Ethnographic Edge has been funded by the LSE-Oxford Commission on State Fragility, Growth, and Development, Mercy College’s Faculty Development Grants, and Pukyong National University’s National Research Foundation Grants. Data analytics and web intelligence services are provided by internet technology company Recorded Future.
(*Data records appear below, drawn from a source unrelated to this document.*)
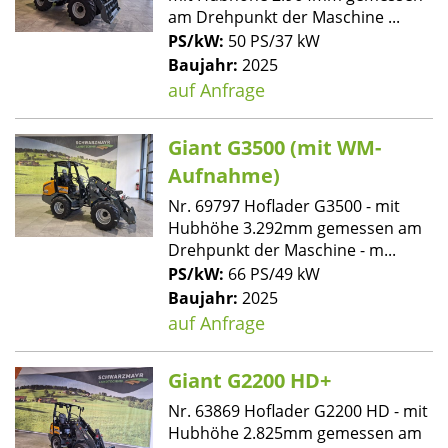
am Drehpunkt der Maschine ...
PS/kW:
50 PS/37 kW
Baujahr:
2025
auf Anfrage
Giant G3500 (mit WM-
Aufnahme)
Nr. 69797 Hoflader G3500 - mit
Hubhöhe 3.292mm gemessen am
Drehpunkt der Maschine - m...
PS/kW:
66 PS/49 kW
Baujahr:
2025
auf Anfrage
Giant G2200 HD+
Nr. 63869 Hoflader G2200 HD - mit
Hubhöhe 2.825mm gemessen am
Eduardo Zachary Albrecht, the project’s research director, obtained his PhD in Social Anthropology from the School of Oriental and African Studies at the University of London. He is currently Program Head of the International Relations and Diplomacy Program at Mercy College in New York, and was previously Associate Professor of Anthropology and International Studies at Pukyong National University in South Korea. He has served as Visiting Fellow at the European Institute for Asian Studies in Brussels and the International Peace Institute in New York.
Chris Mahony, the project’s legal and political economy scholar, is Research Fellow at the Centre for International Law Research and Policy. He is also Political Economy Adviser at the Independent Evaluation Group at the World Bank, where he was formerly Criminal Justice and Citizen Security Specialist from 2014 to 2015. He is Consultant Strategic Policy Adviser to the United Nations Development Program since 2015. He holds Bachelor of Commerce (B.Com.) and of Laws (LL.B.) degrees from the University of Otago, and a Master’s in African Studies (M.Sc.) and a D.Phil. in Politics from the University of Oxford. He was admitted to the bar of the High Court of New Zealand in 2006 where he appeared for the Crown in criminal and refugee matters. His research focuses on Violent Conflict, International Law, and Transitional Justice.
Melih Kandemir, the project’s data scientist, is Research Scientist at the Bosch Center for AI in Stuttgart, Germany, and was previously Assistant Professor at Ozyegin University in Istanbul. Before that he held a postdoc position at the University of Heidelberg and obtained his PhD from Aalto University in Finland. His research activity focuses on Novel Bayesian Inference Techniques for Deep Learning, and their applications to Computer Vision, Time Series Analysis, and Medical Image Analysis problems.